I have had the very good fortune to do some traveling in my younger days, including two weeks in the Holy Land, but that chapter of my life is past and now I visit the world vicariously. Recently I had the chance to see the sites of Turkey while watching the DVD Exploring Ephesus. It’s just one of the many Christian titles available from FishFlix.com. I watched the DVD by myself on a Sunday afternoon, but it would be great to show in a Sunday School class or Bible study. I’m planning on having my son watch when we study history next year.
Ironically, I had a very good chance to be an exchange student to Turkey in my high school years but I had my heart set on going to the top of the Eiffel Tower and selected France instead (and only got to walk beneath, not ascend the monument). Had I known more about the country sometimes known as the Second Holy Land I may have chosen differently.
Did you know for example that two thirds of the New Testament was written to or in the land of Turkey? All seven of the churches mentioned in Revelation are within its borders. As far as the title city, Ephesus, the Apostle Paul visited on two of his three missionary journeys. The Disciple John lived there for 40 years or so, wrote his Epistles there, and is buried there.

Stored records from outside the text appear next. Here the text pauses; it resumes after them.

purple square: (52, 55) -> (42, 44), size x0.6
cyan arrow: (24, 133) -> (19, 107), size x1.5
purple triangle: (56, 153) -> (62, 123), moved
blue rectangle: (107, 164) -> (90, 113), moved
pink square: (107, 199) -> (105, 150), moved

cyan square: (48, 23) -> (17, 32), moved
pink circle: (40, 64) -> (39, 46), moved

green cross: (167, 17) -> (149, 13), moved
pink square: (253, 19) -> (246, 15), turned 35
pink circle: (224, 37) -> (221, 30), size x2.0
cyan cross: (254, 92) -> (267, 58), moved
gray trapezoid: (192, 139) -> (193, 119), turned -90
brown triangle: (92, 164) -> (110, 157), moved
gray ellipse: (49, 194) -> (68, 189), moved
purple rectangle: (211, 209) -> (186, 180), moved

Our tour guides on this hour long excursion are Dr. Mark Wilson and Dr. Andy Jackson. The former is the director of the Asia Minor Research Center in Antalya, Turkey and the latter has been traveling and leading tours in Turkey for twenty years. Although the DVD is called Exploring Ephesus (and it is featured for the majority of the film), they begin their journey in Smyrna and also visit the Island of Patmos and the city of Laodicea.
Our tour begins when the two men pull over to the side of the road for a scenic overview of the city (which has moved several times over the centuries but focuses on three hills). A great special effects shot takes us from the sweeping panorama to what I assume is a satellite image with the ancient sites overlaid in red.
The two men then walk through the city, passing by and commenting on sites like the Magnesium Gate, the Library of Celsus, the Roman amphitheater, and the ruins of the Temple of Artemis. If you a truly interested in the architecture or art of the site, you may be disappointed in the brief glimpses because the focus is more on the spiritual and Biblical aspects of the city. They did take a moment to highlight a menorah etched as graffiti on the steps of the Library of Celsus—proof that Jews lived in the city, and small enough that you might not be able to find it on your own if you were there in person.
At about the halfway point of the film the two men board a boat to travel to Patmos where we can see the Church of the Apocalypse. Then we visit the city of Laodicea and see the water delivery system and learn the role it plays in the letter to its church in Revelations. Finally we return to Ephesus to finish at St. John’s Basilica and the supposed tomb of the beloved disciple.
As I mentioned in the beginning, I have done my share of traveling in the past and sometimes things just don’t meet up to our expectations. For example, when I was visiting the Garden Tomb in Jerusalem and looking at what appears to be the face of the skull of Calvary there was the noise and stink of a bus depot right below it. By watching a DVD, I don’t have to worry about not the crowds, entrance fees, or other things to detract from the experience (there’s no telling what was just out of camera range). Better still, I didn’t have to endure a 4 hour boat ride but was instantly transported to the next location (for which my stomach was very grateful).
As for the DVD itself, it is coded to be played in all regions. The audio is only available in English but there is closed captioning. Occasionally there will be additional text on the screen (as in the picture above) but they timed it and placed it in such a way that it doesn’t interfere with the captions.